Something important has been happening during the lockdown period in our relationships with local landscapes. When the full range of impacts of the Covid-19 pandemic on the UK population – our physical and mental wellbeing – is better understood, it will be no surprise to find that people and communities with the luxury of better access to green spaces, to landscapes that work for recreation, have been better equipped to deal with the crisis.

Landscapes are valued, at the most functional level, for providing air and water, the soil for agriculture, the land for development and living and working in.

Then there are those areas generally recognised or officially designated as being areas of particular beauty. In this way, landscapes tend to be siloed. They do one thing or another.

But as the pandemic has demonstrated so vividly, people need their landscapes for more than their designated purposes. It’s in our relationship with our natural surroundings that we create a sense of place, of belonging, of identity – in ways that staying inside with Zoom and digital streaming services can’t ever replace.

Natural landscapes open up human connections with the world and an all-important bedrock of reality.

This is why we need to be thinking in terms of resilience: making sure there’s a recognition of a need for balance in what all of our landscapes provide for the people living alongside them.

A resilient landscape is one that can provide diversity in its range of benefits, that has reserves of natural capital in a good condition, can be adaptable and flexible: able to change but keeping the core of an original character and qualities; not fixed or rigid in terms of function.

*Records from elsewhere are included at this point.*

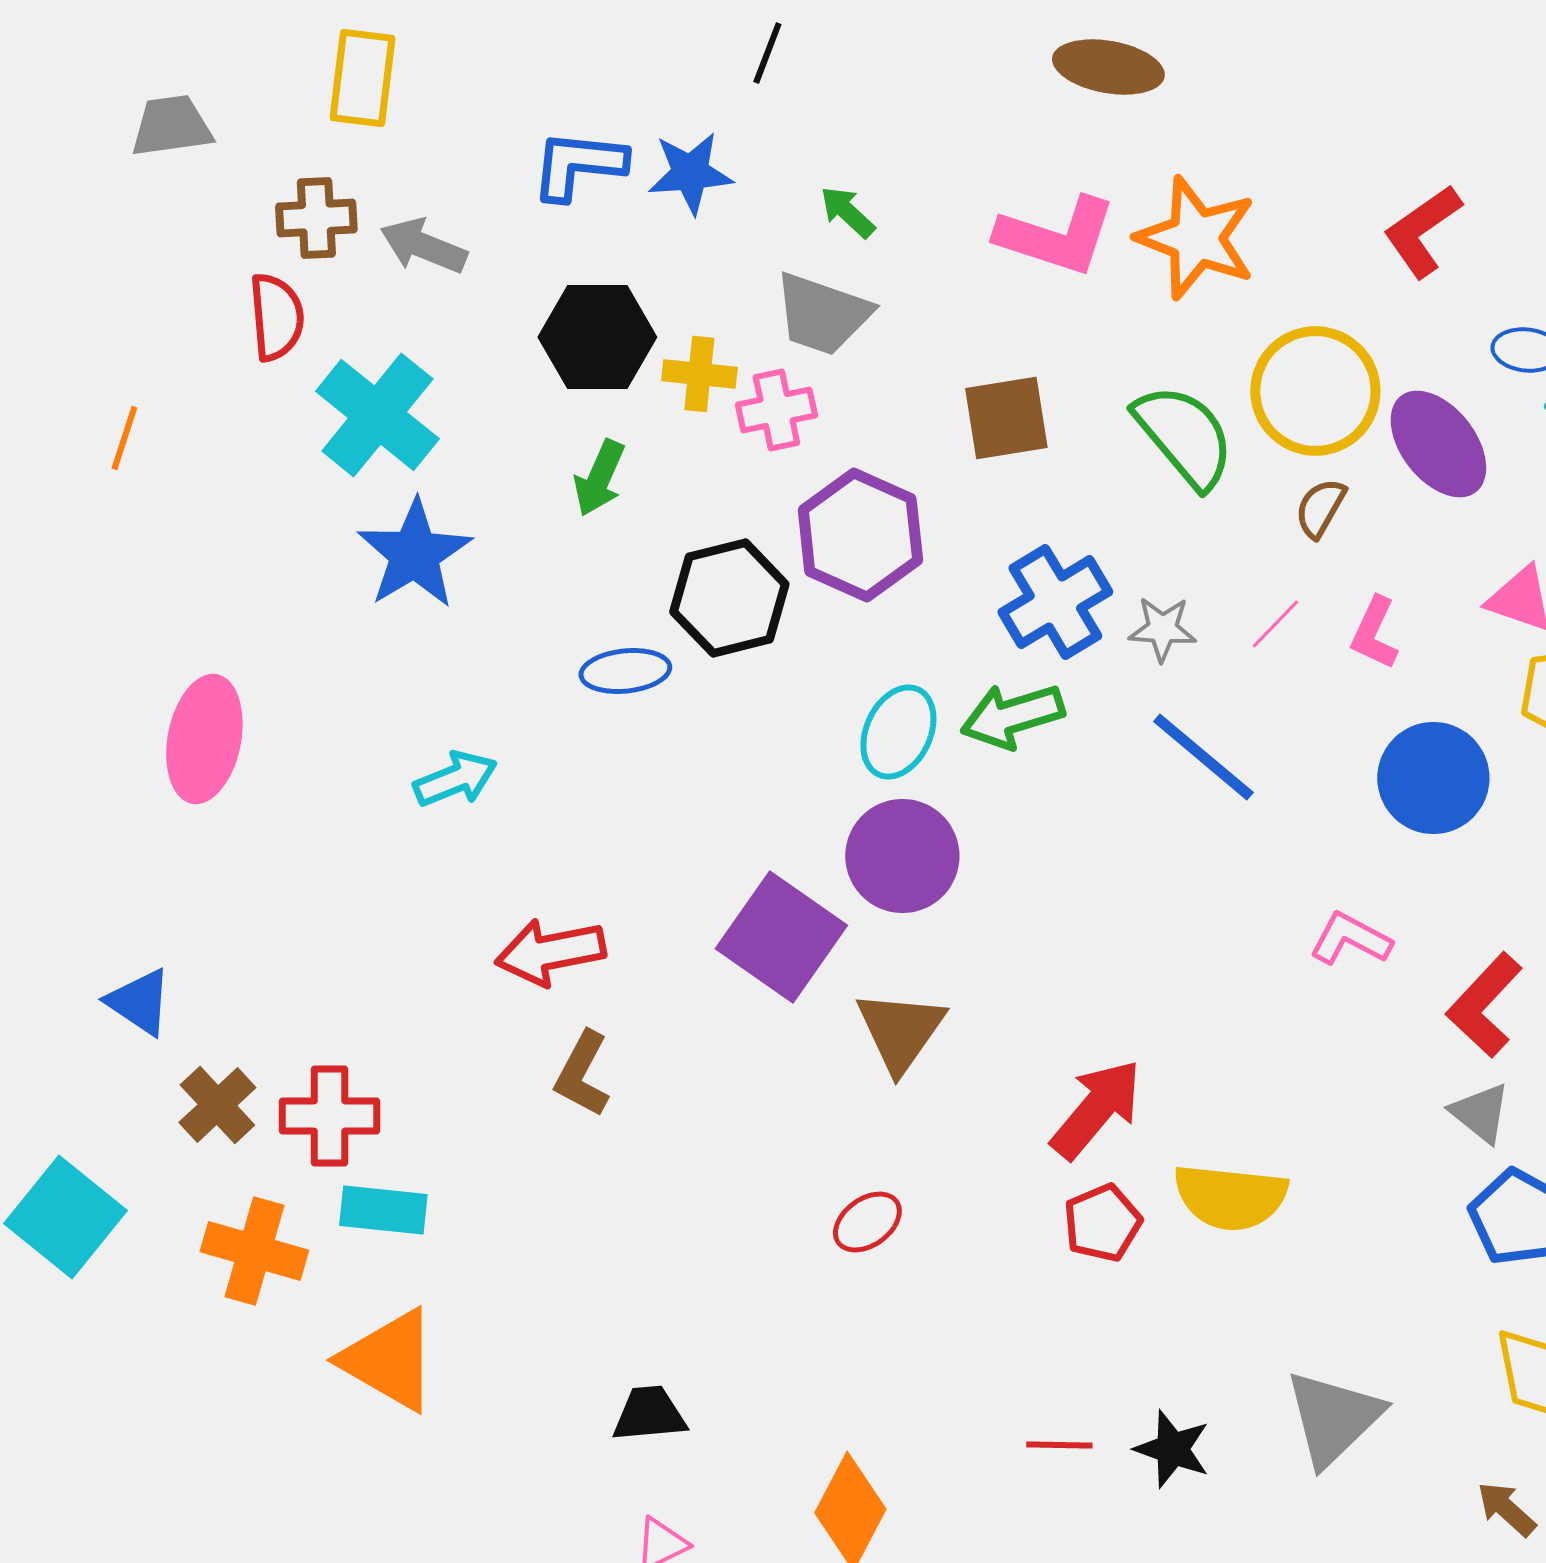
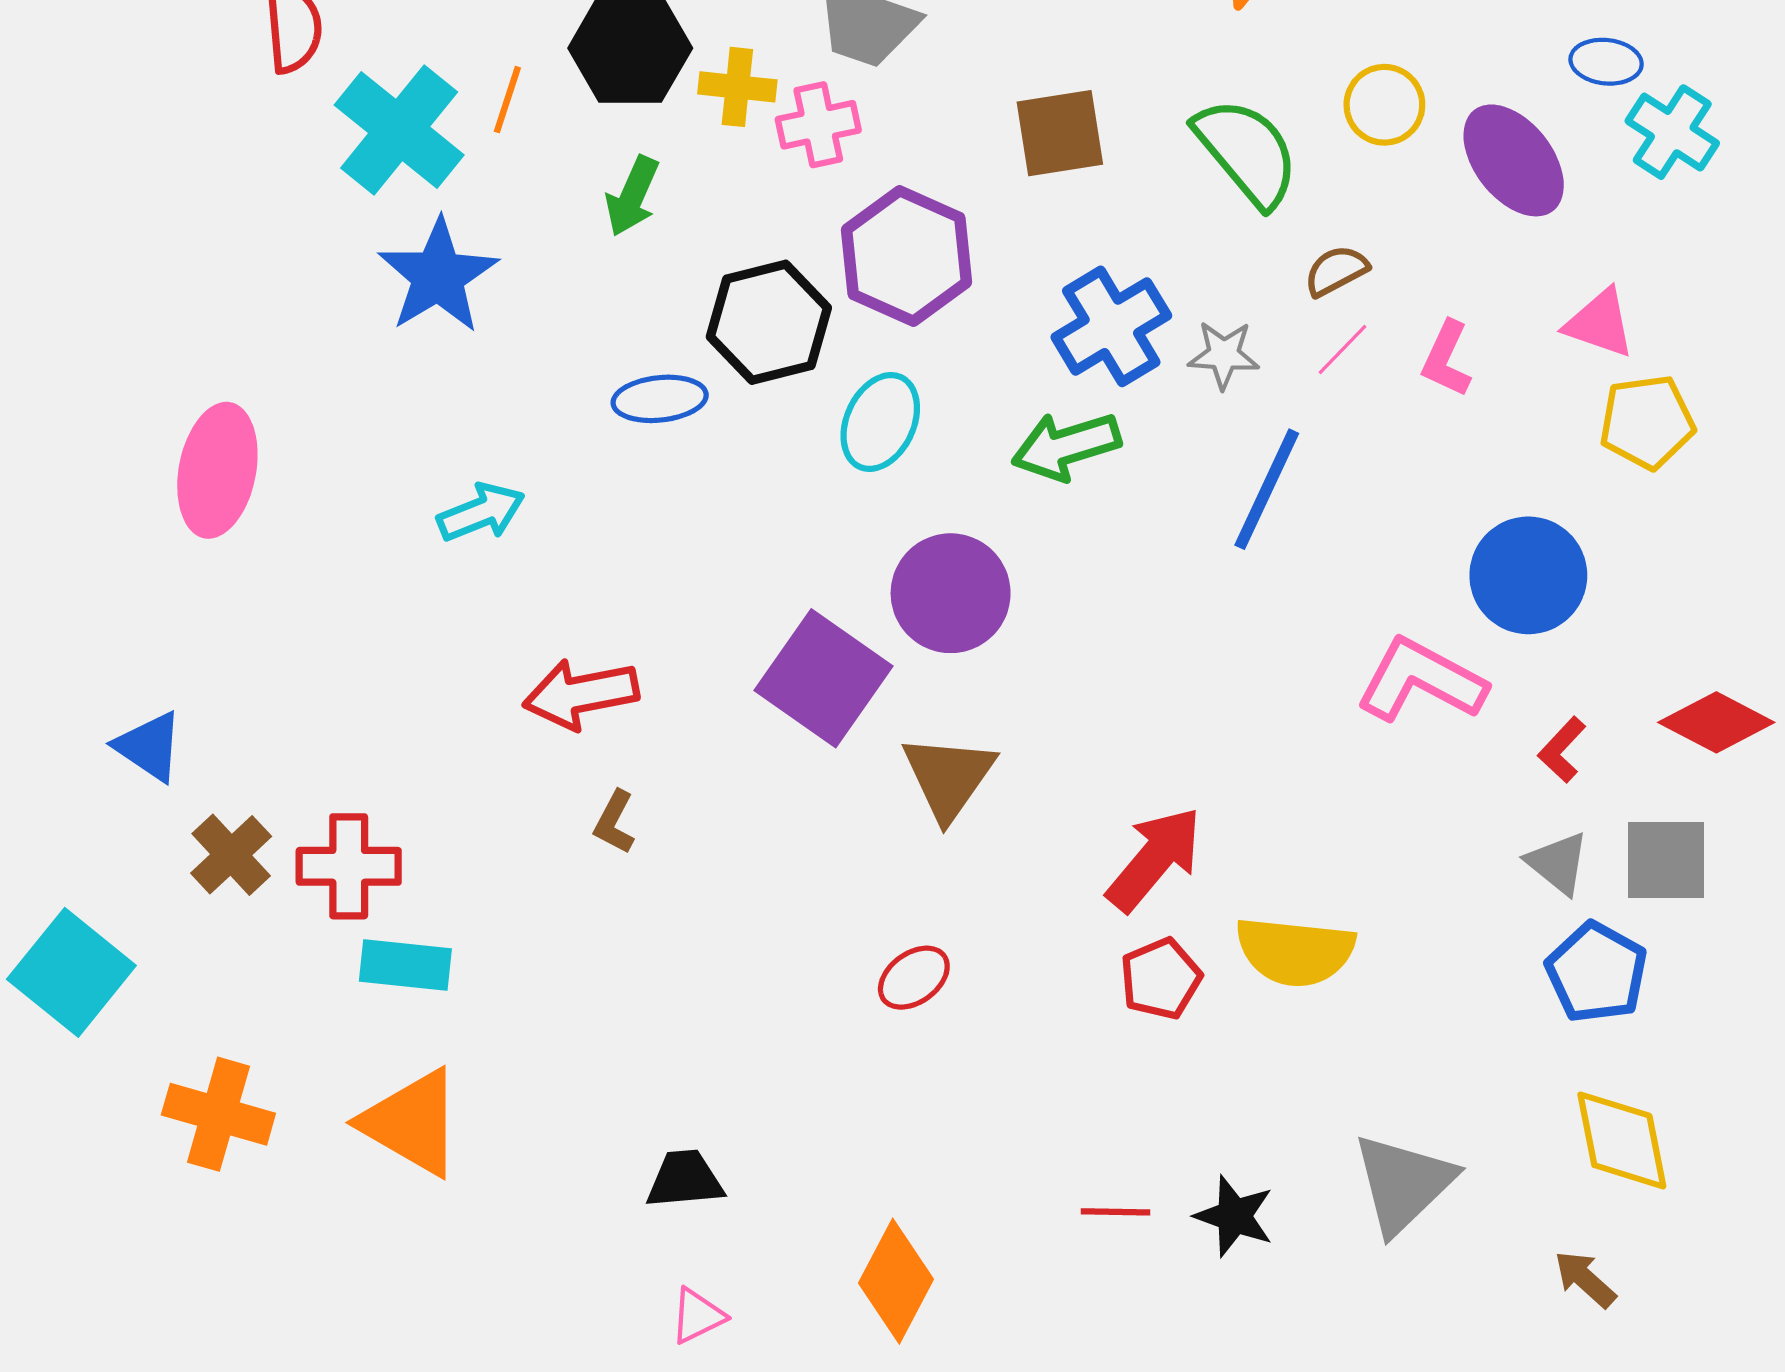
yellow circle: (1315, 391) -> (1384, 105), size x0.6
orange line: (124, 438) -> (507, 100), moved
brown semicircle: (1320, 508) -> (1336, 271), moved, turned 32
cyan ellipse: (898, 732) -> (880, 422), moved
blue line: (1203, 757) -> (1267, 489), turned 75
blue circle: (1433, 778) -> (1528, 575), moved
pink L-shape: (1350, 939) -> (1421, 680), size x1.5
red L-shape: (1484, 1005) -> (1562, 750), size x0.6
brown L-shape: (582, 1074) -> (614, 822), size x0.7
orange cross: (254, 1251) -> (218, 1114), moved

Keeping to principles of conservation and protecting designated areas of specific interest doesn’t provide resilience. A particular river network might provide good conditions for birds to breed, for example, because the water levels there are right.

But if – and maybe just when – those water levels change for whatever reason, then the situation changes and the birds move on.

Pressures for change will always be there, some controllable to an extent (agriculture, urbanisation, technologies) and some less so (long-term trends for climate change).

So we need flexibility. And rather than only conserving the obvious landscapes, put investment and energy into what can be enhanced and transformed, the hinterlands that may have been written off: the landscapes scarred by old industries, the ex-mining village, the motorway edges.

In terms of the public imagination, however, the idea of the ‘green belt’ continues to have a stronghold, even if there is no actual green belt where they live or has been eroded by development with a strong economic case behind it: a principle of rigid protection rather than flexible enhancement.

The idea of landscape resilience is on the agenda for Natural England, for discussions over how landscapes should be assessed.

In such a subjective area as landscapes there will always be clashes of ideas and priorities, a question of degrees of services: should a region just be left to agriculture, or if it is allowed to be turned into a wetland, what level of benefits would there be to local ecology and for recreation?

Introducing the concept of landscape resilience will be critical to shifting the basis of decision-making in development and regeneration policies and funding.

Genuine resilience can’t be brought about through silos, it’s all about understanding the big picture: how everything about our landscapes and what we get from them is connected and interdependent.

We need to think in terms of securing all five ‘capitals’ which make up our socio-ecological system: our natural capital (as the basis of all life), human capital (skills and aptitudes), social capital (institutions and communities); built capital (everything from our cities to manufactured goods), and financial capital (the means of transferring resources between capitals).

Because what would be the good of a new Eden, a healthy and immaculate natural environment, if all the work involved can be broken by the economic crisis, by climate change, by social collapse?